The etiology of ANE remains unknown, some authors believe that ischemia is the main cause [2-4, 13], but massive gastroesophagic reflux [14] and NSAID intake could also be involved [7], It seems possible that all of these factor had contributed to development of ANE in this patient, this supports the idea that etiology could be multifactorial [15].

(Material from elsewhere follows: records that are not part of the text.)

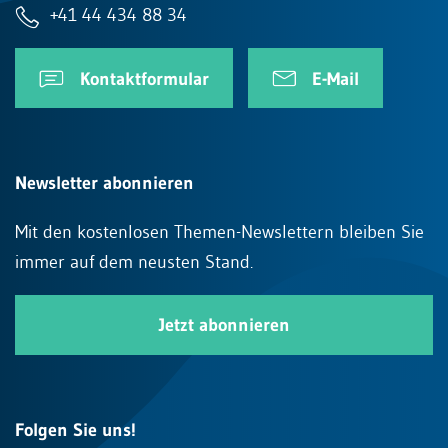
+41 44 434 88 34
Kontaktformular
E-Mail
Newsletter abonnieren
Mit den kostenlosen Themen-Newslettern bleiben Sie
immer auf dem neusten Stand.
Jetzt abonnieren
Folgen Sie uns!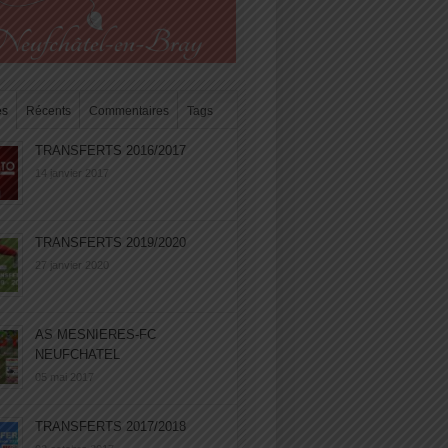
es
Récents
Commentaires
Tags
TRANSFERTS 2016/2017
14 janvier 2017
TRANSFERTS 2019/2020
27 janvier 2020
AS MESNIERES-FC
NEUFCHATEL
05 mai 2017
TRANSFERTS 2017/2018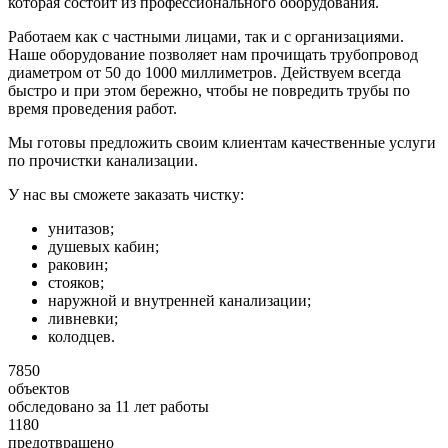
которая состоит из профессионального оборудования.
Работаем как с частными лицами, так и с организациями.
Наше оборудование позволяет нам прочищать трубопровод
диаметром от 50 до 1000 миллиметров. Действуем всегда
быстро и при этом бережно, чтобы не повредить трубы по
время проведения работ.
Мы готовы предложить своим клиентам качественные услуги
по прочистки канализации.
У нас вы сможете заказать чистку:
унитазов;
душевых кабин;
раковин;
стояков;
наружной и внутренней канализации;
ливневки;
колодцев.
7850
объектов
обследовано за 11 лет работы
1180
предотвращено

Duodenal necrosis after the appearance of ANE suggests that they share the same etiology. Endothelial damage caused by DM, hypertension, renal failure could have contributed to an ischemic event becomes the cause of necrosis. Vascular compromise of branches off the celiac axis, that provides common blood supply to the distal esophageal and duodenal tissue can also explain duodenal bulb ulcers, erosions, inflammation, edema of duodenum commonly seen in association with ANE [15]. Vascular insufficiency decreases the buffer ability of the mucosal and makes it vulnerable to damage [16]. NSAID intake can produce injury in all the gastrointestinal tract included duodenum and esophagus. Diabetic gastroparesia could cause massive gastro-esophagical reflux which could damage an esophageal mucosa already week by ischemia.

There are no reports of yellow coloration of esophagus, a case of ANE with yellow exudates was reported in a patient with cholestasis [17]. Maybe this could be a rare clinical feature of jaundice in patients with susceptible esophageal mucosa or impairment in esophageal vasculature.